After months of mounting pressure and official news that embattled Museum of Modern Art board chair Leon Black would not seek re-election, the board has unanimously elected former longtime president Marie-Josée Kravis to replace him.

Kravis has a long history with the museum, having been a board member since 1994. She served as president from 2005 to 2018, and has been an active member of the executive, finance, capital, and painting and sculpture committees, as well as the chairman’s council.

“Marie-Josée will be an outstanding chairperson of MoMA,” Leon Black told Artnet News in a statement. “Her leadership and love of the arts combined with her sound understanding of finance and philanthropy will be critical to the continued success of MoMA as one of New York’s and the world’s most important cultural institutions. We are truly fortunate to have her as the next chairperson, and I’ll do all that I can to support her in this role.”

Black, who held the position for three years starting in June 2018, came under fire for his ties to convicted pedophile Jeffrey Epstein, who died by suicide in a Brooklyn jail in August 2019.

Investigators discovered that Black funneled hundreds of millions of dollars in payments and charitable donations to entities associated with Epstein over the course of their friendship.

Though Black agreed to step back from his role as head of his financial asset firm, Apollo, in late March, he retained his title at MoMA despite demands from artists, activists and others that he resign.

In late March, Black told colleagues he would not seek re-election.

Asked if Black will still remain involved with the museum, a MoMA spokesperson confirmed he would stay on as a trustee.
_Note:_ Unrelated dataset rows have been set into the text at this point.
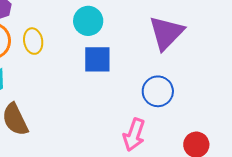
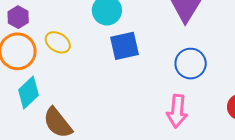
yellow ellipse: (33, 41) -> (58, 42), turned -35

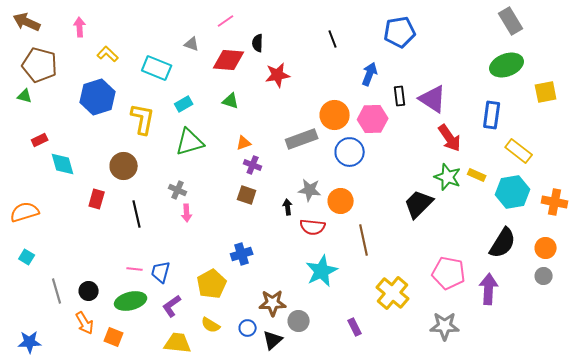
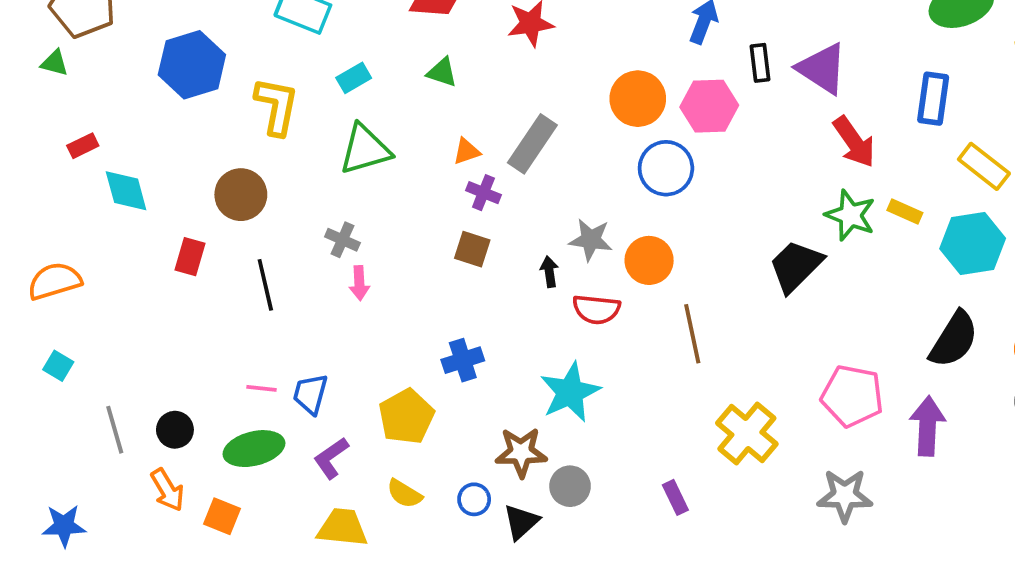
gray rectangle: (302, 139) -> (532, 144), moved, turned -36
cyan star: (322, 271) -> (570, 392), moved

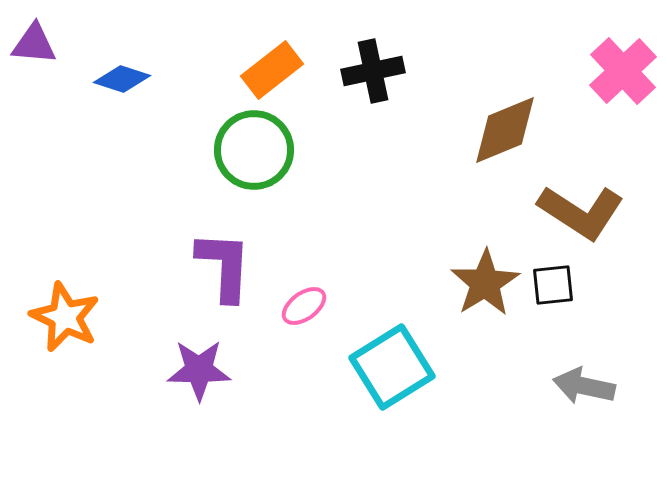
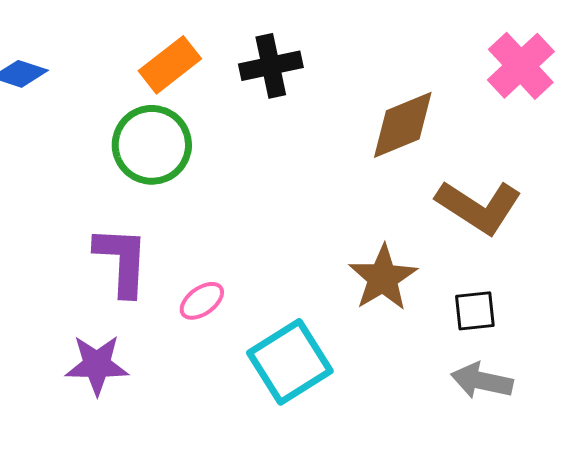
black square: (553, 285) -> (475, 311), moved

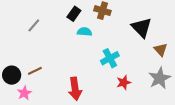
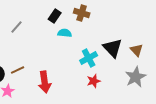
black triangle: (142, 28) -> (113, 48), moved
red star: (124, 82) -> (94, 81), moved
red arrow: (75, 89) -> (45, 82), moved

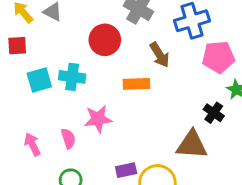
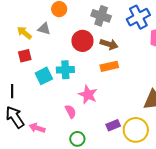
brown arrow: (160, 55) -> (109, 44), moved, turned -30
pink star: (98, 119) -> (88, 95), turned -30
pink arrow: (32, 144) -> (37, 128), moved, turned -35

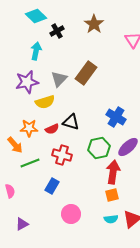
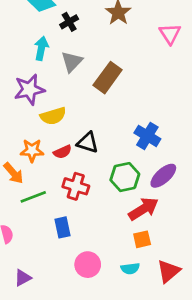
gray triangle: (59, 79) -> (72, 62), moved
red arrow: (113, 172) -> (143, 209), turned 50
blue rectangle: (52, 186) -> (62, 227), turned -42
cyan semicircle: (111, 219) -> (130, 269), moved

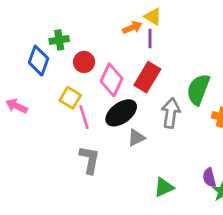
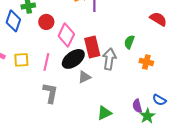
red rectangle: (147, 77) -> (92, 47), moved, turned -45
green semicircle: (198, 90) -> (129, 42), size x0.6
yellow square: (70, 98) -> (21, 60), moved, turned -35
pink line: (84, 117) -> (46, 62), turned 30

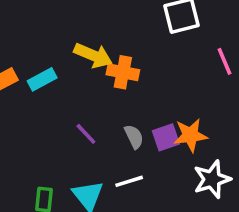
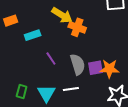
cyan rectangle: (42, 79) -> (33, 35), moved
gray semicircle: (134, 137) -> (78, 64), size x1.5

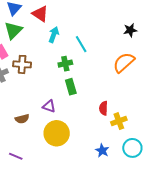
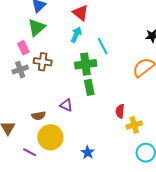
red triangle: (40, 14) -> (80, 13), moved
green cross: (65, 64) -> (86, 64), size x1.5
yellow circle: (57, 133) -> (50, 137), moved
blue star: (102, 151) -> (88, 152), moved

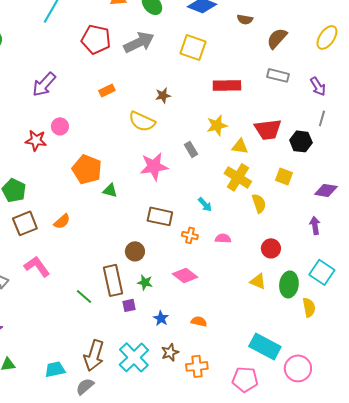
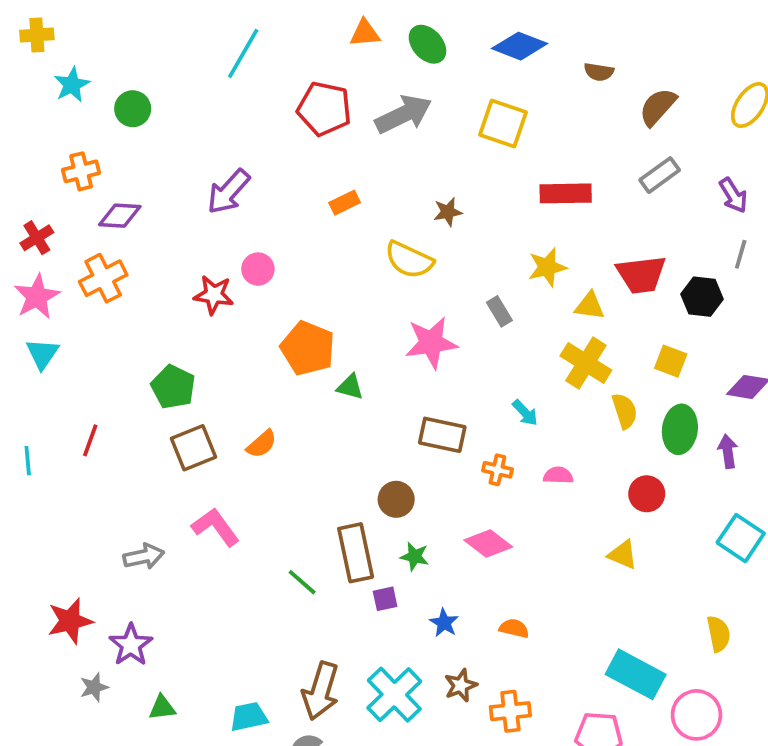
gray rectangle: (278, 75) -> (660, 175), turned -50
green ellipse: (289, 284) -> (680, 429), moved
yellow semicircle: (309, 307) -> (719, 634), moved

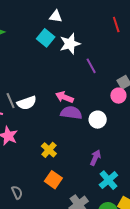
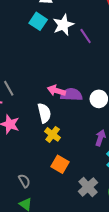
purple line: (91, 66) -> (86, 36), moved
pink arrow: (64, 97) -> (56, 91), moved
white semicircle: (27, 103) -> (44, 113), moved, turned -78

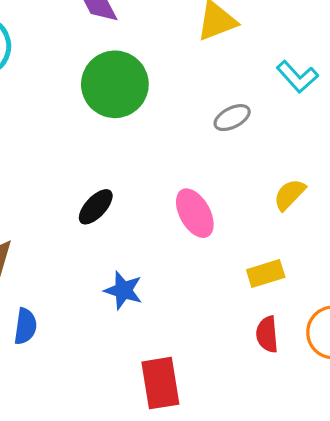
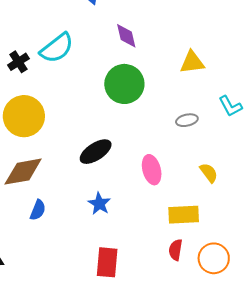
yellow semicircle: (289, 195) -> (209, 173), turned 85
black ellipse: (96, 207) -> (96, 152), size x1.4
yellow rectangle: (266, 273) -> (184, 215), size x1.4

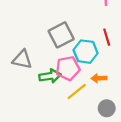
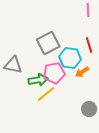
orange arrow: (99, 78) -> (82, 72), moved, turned -32
yellow line: (77, 92) -> (46, 94), moved

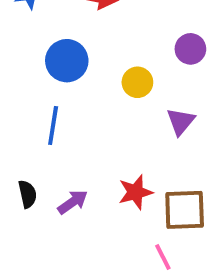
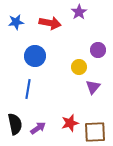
yellow circle: (137, 82) -> (79, 67), moved
black semicircle: (28, 194) -> (15, 124), size x1.5

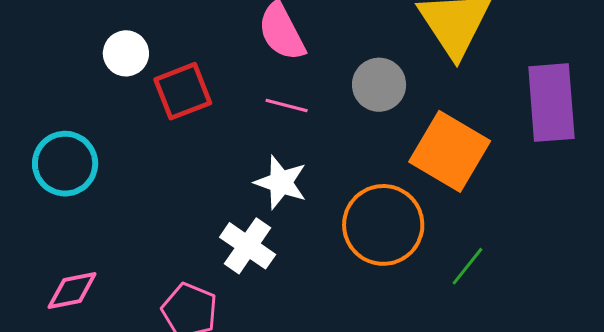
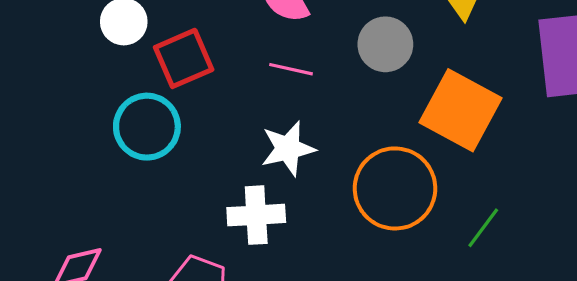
cyan circle: (65, 164) -> (147, 127), moved
white star: (281, 182) -> (288, 149), turned -30
white cross: (248, 246) -> (256, 215), turned -36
Just two days ago, the New York Post reported that Black “may have maneuvered to enhance his clout on the board of Apollo Global Management ahead of a surprise January 25 announcement that he was stepping down as CEO.”

The report cited “a series of moves that are only now being questioned by some within the company.”

Among those moves was the addition to the company of two independent directors: Siddhartha Mukherjee and Pamela Joyner.

Mukherjee, a physicist and scientist, is married to artist Sarah Sze, whom has been commissioned by Black and his wife to execute private commissions.

Joyner, a longtime collector who is especially invested in art by contemporary Black artists, recently gave a landmark gift to the San Francisco Museum of Modern Art.

MoMA also announced that Ronnie Heyman, formerly president and a trustee, has been re-elected president.